- **AVAILABLE DATA**:
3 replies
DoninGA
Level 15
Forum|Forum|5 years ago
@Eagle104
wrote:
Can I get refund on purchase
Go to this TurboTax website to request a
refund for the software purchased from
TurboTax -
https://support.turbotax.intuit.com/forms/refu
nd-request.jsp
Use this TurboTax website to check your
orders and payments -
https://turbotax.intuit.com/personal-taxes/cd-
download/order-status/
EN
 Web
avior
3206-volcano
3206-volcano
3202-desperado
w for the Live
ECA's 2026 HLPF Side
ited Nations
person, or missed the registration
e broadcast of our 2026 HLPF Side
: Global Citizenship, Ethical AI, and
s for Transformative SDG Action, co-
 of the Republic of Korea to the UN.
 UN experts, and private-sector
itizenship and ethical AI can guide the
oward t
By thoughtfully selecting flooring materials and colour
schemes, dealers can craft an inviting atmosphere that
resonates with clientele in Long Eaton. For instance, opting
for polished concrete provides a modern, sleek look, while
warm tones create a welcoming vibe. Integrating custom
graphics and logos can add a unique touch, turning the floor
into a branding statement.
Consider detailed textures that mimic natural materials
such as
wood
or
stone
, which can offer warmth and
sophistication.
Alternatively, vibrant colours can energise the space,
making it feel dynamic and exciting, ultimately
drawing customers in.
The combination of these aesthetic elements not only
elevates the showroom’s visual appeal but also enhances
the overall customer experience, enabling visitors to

==

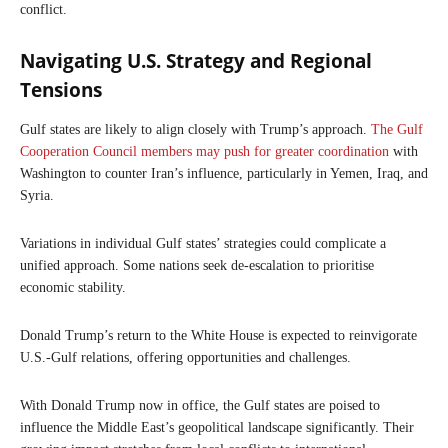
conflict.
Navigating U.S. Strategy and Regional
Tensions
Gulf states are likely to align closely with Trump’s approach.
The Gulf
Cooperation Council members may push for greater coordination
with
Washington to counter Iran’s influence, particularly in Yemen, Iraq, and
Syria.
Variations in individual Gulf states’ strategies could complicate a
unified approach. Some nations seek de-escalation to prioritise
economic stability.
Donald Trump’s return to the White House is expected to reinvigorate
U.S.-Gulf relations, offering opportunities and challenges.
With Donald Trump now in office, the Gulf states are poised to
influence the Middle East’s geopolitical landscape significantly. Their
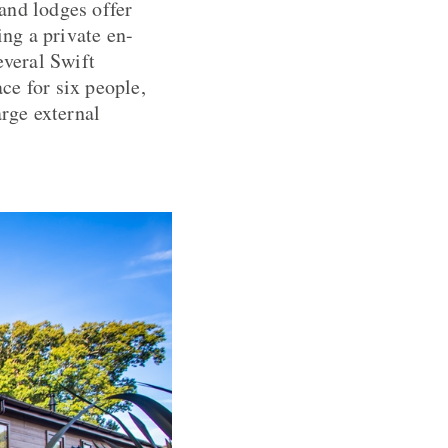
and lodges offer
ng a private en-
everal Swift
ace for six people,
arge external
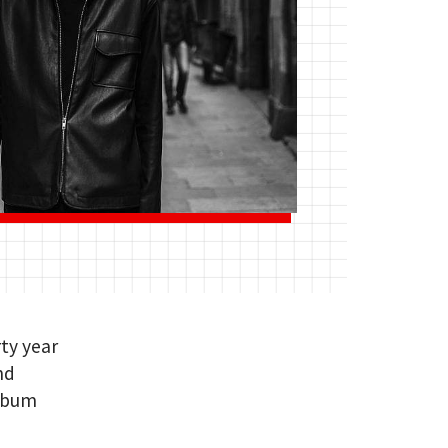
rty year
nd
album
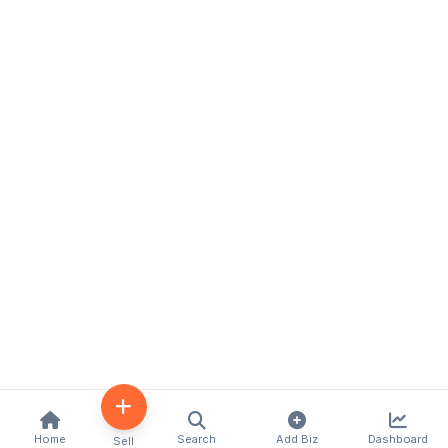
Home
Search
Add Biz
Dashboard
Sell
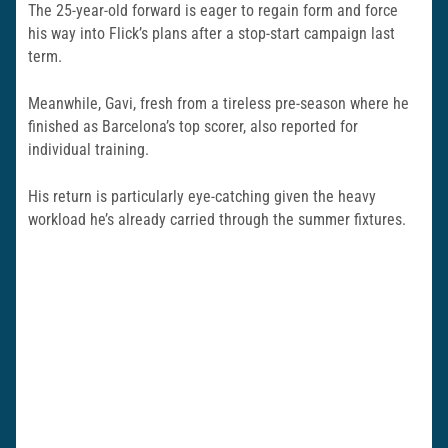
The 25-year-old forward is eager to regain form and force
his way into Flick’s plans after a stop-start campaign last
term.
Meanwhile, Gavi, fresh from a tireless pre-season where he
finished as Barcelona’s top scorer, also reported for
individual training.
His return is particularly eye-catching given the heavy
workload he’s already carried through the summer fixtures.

...

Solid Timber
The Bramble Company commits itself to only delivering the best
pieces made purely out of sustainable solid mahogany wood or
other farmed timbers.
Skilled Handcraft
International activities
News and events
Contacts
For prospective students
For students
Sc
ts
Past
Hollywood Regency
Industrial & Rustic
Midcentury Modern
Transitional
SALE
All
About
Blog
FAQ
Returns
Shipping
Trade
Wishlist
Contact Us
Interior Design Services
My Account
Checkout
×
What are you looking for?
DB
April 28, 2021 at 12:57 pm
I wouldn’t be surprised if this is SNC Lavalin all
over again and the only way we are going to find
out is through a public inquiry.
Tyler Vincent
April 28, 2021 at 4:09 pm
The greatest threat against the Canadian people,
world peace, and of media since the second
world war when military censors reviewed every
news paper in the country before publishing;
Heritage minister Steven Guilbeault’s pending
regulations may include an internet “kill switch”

- **TASK BRIEF**: Search the data above for the string "from" and copy each line that has it.

- **EXPECTED ANSWER**:
refund for the software purchased from
Meanwhile, Gavi, fresh from a tireless pre-season where he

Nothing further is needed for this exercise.